Perec mérite bien sûr une place à part. Parce que contrairement à Garréta ou Roubaud, il assume pleinement l’orientation autobiographique de son travail, la revendique, écrivant même dans un texte inédit de Lieux qu’elle lui apparaissait « comme la seule possible, vers laquelle tout tend[ait] [42]. » En 1978, il identifiait quatre axes directeurs de son écriture : le sociologique, l’autobiographique, le ludique, le romanesque. Et d’ajouter : « aucun de mes livres n’échappe tout à fait à un marquage autobiographique [43] ».
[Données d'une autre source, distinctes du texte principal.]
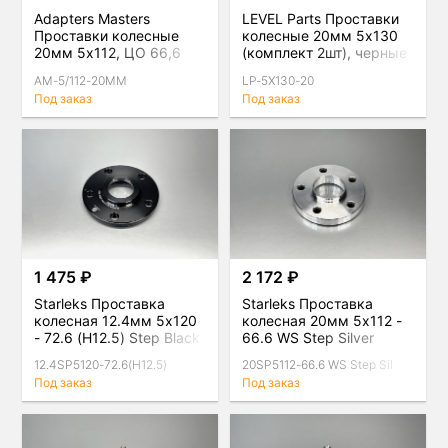
Adapters Masters
LEVEL Parts Проставки
Проставки колесные
колесные 20мм 5х130
20мм 5х112, ЦО 66,6
(комплект 2шт), черные
мм (комплект 2шт),
AM-5/112-20MM
LP-5X130-20
черные
Под заказ
Под заказ
1 475 ₽
2 172 ₽
Starleks Проставка
Starleks Проставка
колесная 12.4мм 5x120
колесная 20мм 5x112 -
- 72.6 (H12.5) Step Black
66.6 WS Step Silver
12.4SP5120-72.6(H12.5)
20SP5112-66.6 WS Step Sil
Под заказ
Под заказ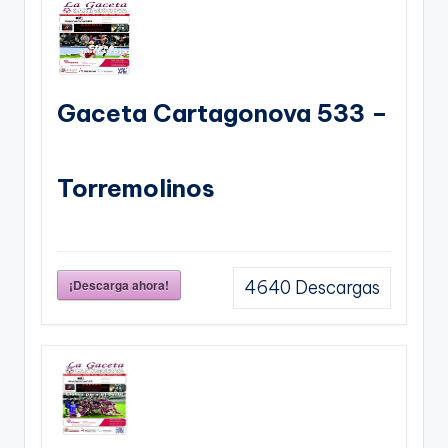
Gaceta Cartagonova 533 –
Torremolinos
¡Descarga ahora!
4640
Descargas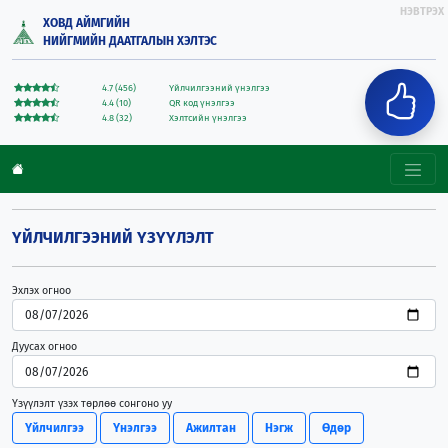
НЭВТРЭХ
ХОВД АЙМГИЙН
НИЙГМИЙН ДААТГАЛЫН ХЭЛТЭС
4.7 (456)
Үйлчилгээний үнэлгээ
4.4 (10)
QR код үнэлгээ
4.8 (32)
Хэлтсийн үнэлгээ
ҮЙЛЧИЛГЭЭНИЙ ҮЗҮҮЛЭЛТ
Эхлэх огноо
Дуусах огноо
Үзүүлэлт үзэх төрлөө сонгоно уу
Үйлчилгээ
Үнэлгээ
Ажилтан
Нэгж
Өдөр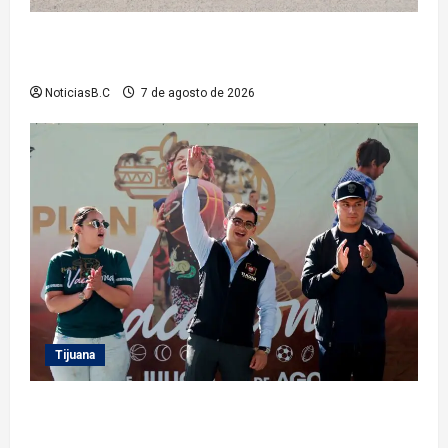
Roman Cota atiende demanda histórica en Jardines
del Río con obra de concreto hidráulico
NoticiasB.C
7 de agosto de 2026
Tijuana
Clausura alcalde Abdiel Gutiérrez Coronado ‘Plan
Vacacional IMDET 2026’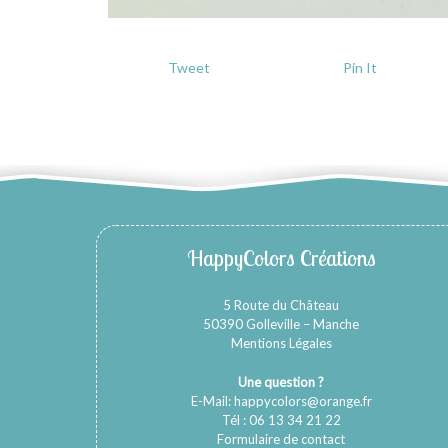
Tweet
Pin It
HappyColors Créations
5 Route du Château
50390 Golleville – Manche
Mentions Légales
Une question ?
E-Mail:
happycolors@orange.fr
Tél : 06 13 34 21 22
Formulaire de contact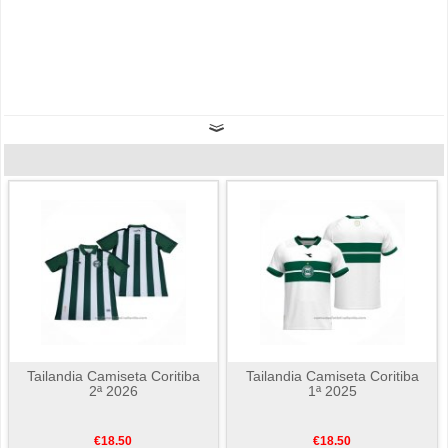
Tailandia Camiseta Coritiba
Tailandia Camiseta Coritiba
2ª 2026
1ª 2025
€18.50
€18.50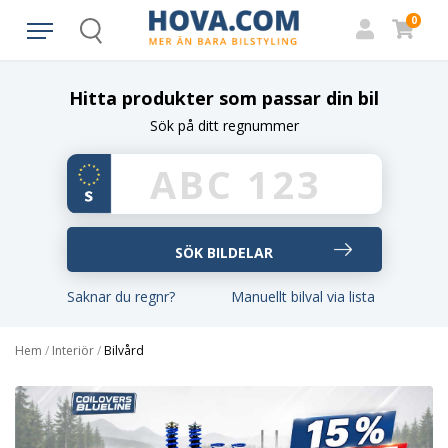
0
Search
Hitta produkter som passar din bil
Sök på ditt regnummer
Saknar du regnr?
Manuellt bilval via lista
Hem
/
Interiör
/
Bilvård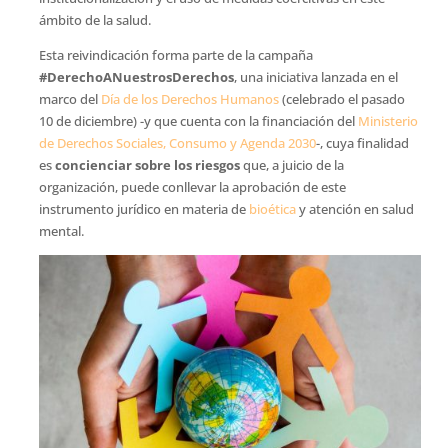
ámbito de la salud.
Esta reivindicación forma parte de la campaña
#DerechoANuestrosDerechos
, una iniciativa lanzada en el
marco del
Día de los Derechos Humanos
(celebrado el pasado
10 de diciembre) -y que cuenta con la financiación del
Ministerio
de Derechos Sociales, Consumo y Agenda 2030
-, cuya finalidad
es
concienciar sobre los riesgos
que, a juicio de la
organización, puede conllevar la aprobación de este
instrumento jurídico en materia de
bioética
y atención en salud
mental.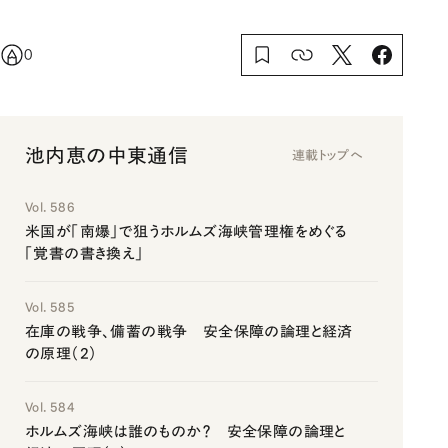
0
池内恵の中東通信
連載トップへ
Vol. 586
米国が「南爆」で狙うホルムズ海峡管理権をめぐる
「覚書の書き換え」
Vol. 585
在庫の戦争、備蓄の戦争 安全保障の論理と経済
の原理（2）
Vol. 584
ホルムズ海峡は誰のものか？ 安全保障の論理と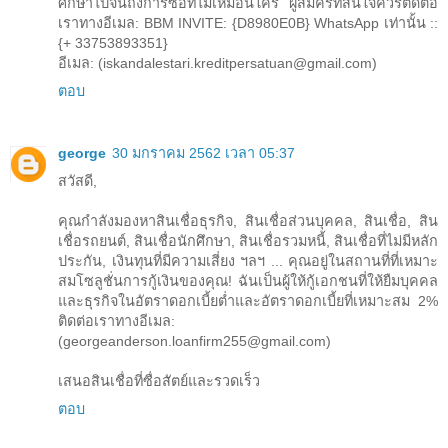
ศึกษาไปจนถึงการซื้อที่ไม่เหมือนใคร ผู้สมัครที่สนใจควรติดต่อ
เราทางอีเมล: BBM INVITE: {D8980E0B} WhatsApp เท่านั้น ::
{+ 33753893351}
อีเมล: (iskandalestari.kreditpersatuan@gmail.com)
ตอบ
george
30 มกราคม 2562 เวลา 05:37
สวัสดี,
คุณกำลังมองหาสินเชื่อธุรกิจ, สินเชื่อส่วนบุคคล, สินเชื่อ, สิน
เชื่อรถยนต์, สินเชื่อนักศึกษา, สินเชื่อรวมหนี้, สินเชื่อที่ไม่มีหลัก
ประกัน, เงินทุนที่มีความเสี่ยง ฯลฯ ... คุณอยู่ในสถานที่ที่เหมาะ
สมโซลูชั่นการกู้เงินของคุณ! ฉันเป็นผู้ให้กู้เอกชนที่ให้ยืมบุคคล
และธุรกิจในอัตราดอกเบี้ยต่ำและอัตราดอกเบี้ยที่เหมาะสม 2%
ติดต่อเราทางอีเมล:
(georgeanderson.loanfirm255@gmail.com)
เสนอสินเชื่อที่ซื่อสัตย์และรวดเร็ว
ตอบ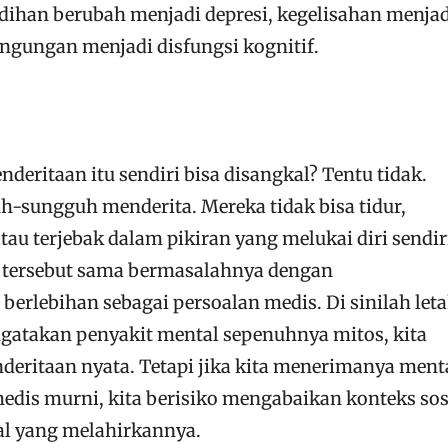
edihan berubah menjadi depresi, kegelisahan menjad
gungan menjadi disfungsi kognitif.
deritaan itu sendiri bisa disangkal? Tentu tidak.
-sungguh menderita. Mereka tidak bisa tidur,
au terjebak dalam pikiran yang melukai diri sendir
tersebut sama bermasalahnya dengan
erlebihan sebagai persoalan medis. Di sinilah let
ngatakan penyakit mental sepenuhnya mitos, kita
deritaan nyata. Tetapi jika kita menerimanya men
edis murni, kita berisiko mengabaikan konteks sos
ial yang melahirkannya.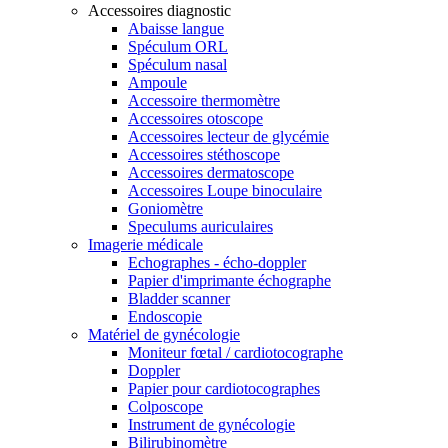
Accessoires diagnostic
Abaisse langue
Spéculum ORL
Spéculum nasal
Ampoule
Accessoire thermomètre
Accessoires otoscope
Accessoires lecteur de glycémie
Accessoires stéthoscope
Accessoires dermatoscope
Accessoires Loupe binoculaire
Goniomètre
Speculums auriculaires
Imagerie médicale
Echographes - écho-doppler
Papier d'imprimante échographe
Bladder scanner
Endoscopie
Matériel de gynécologie
Moniteur fœtal / cardiotocographe
Doppler
Papier pour cardiotocographes
Colposcope
Instrument de gynécologie
Bilirubinomètre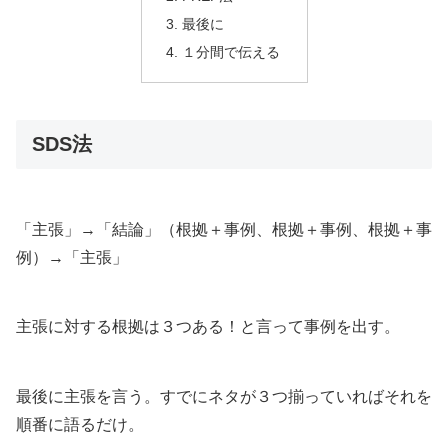
最後に
１分間で伝える
SDS法
「主張」→「結論」（根拠＋事例、根拠＋事例、根拠＋事
例）→「主張」
主張に対する根拠は３つある！と言って事例を出す。
最後に主張を言う。すでにネタが３つ揃っていればそれを
順番に語るだけ。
Ce marquage s’est réfracté dans toute son œuvre. Dans une lettre programmatique à son éditeur Maurice Nadeau, datée de 1969, l’auteur avait annoncé la réalisation de quatre projets autobiographiques : L’Arbre, sous-titré Histoire d’Esther et de sa famille, L’Âge, qui devait évoquer le vieillissement, Lieux, qui consistait à sélectionner douze lieux qui avaient joué un rôle majeur dans la vie et à les décrire pendant douze ans, et enfin un « roman d’aventures, […], né d’un souvenir d’enfance [44] ». Ce sera W ou le souvenir d’enfance, son livre le plus autobiographique, qui met en parallèle la fiction d’un village olympique, dont est peu à peu dévoilé le visage concentrationnaire, et de rares souvenirs d’enfance, « morceaux de vie arrachés au vide [45] », minutieusement décrits, commentés, amendés, parfois à partir de photographies. On voit comment, dans ces projets, interviennent diverses familles de contrainte : certaines (Lieux) portent sur le nombre, d’autres (L’Âge) sur la manipulation lexicale. Le cas de W, lui, est plus complexe : il faudra plusieurs années de genèse difficile à Perec pour mettre au point ce dispositif d’alternance entre fiction et mémoire, pour régler le terrifiant effet de réverbération entre les images de l’enfance et l’île olympique. L’usage de la fiction n’a ici plus rien de ludique : Perec s’en sert comme d’un révélateur, au sens photographique du terme, et dit à travers elle l’horreur de l’assassinat de sa mère Cyrla, entre Drancy et Auschwitz.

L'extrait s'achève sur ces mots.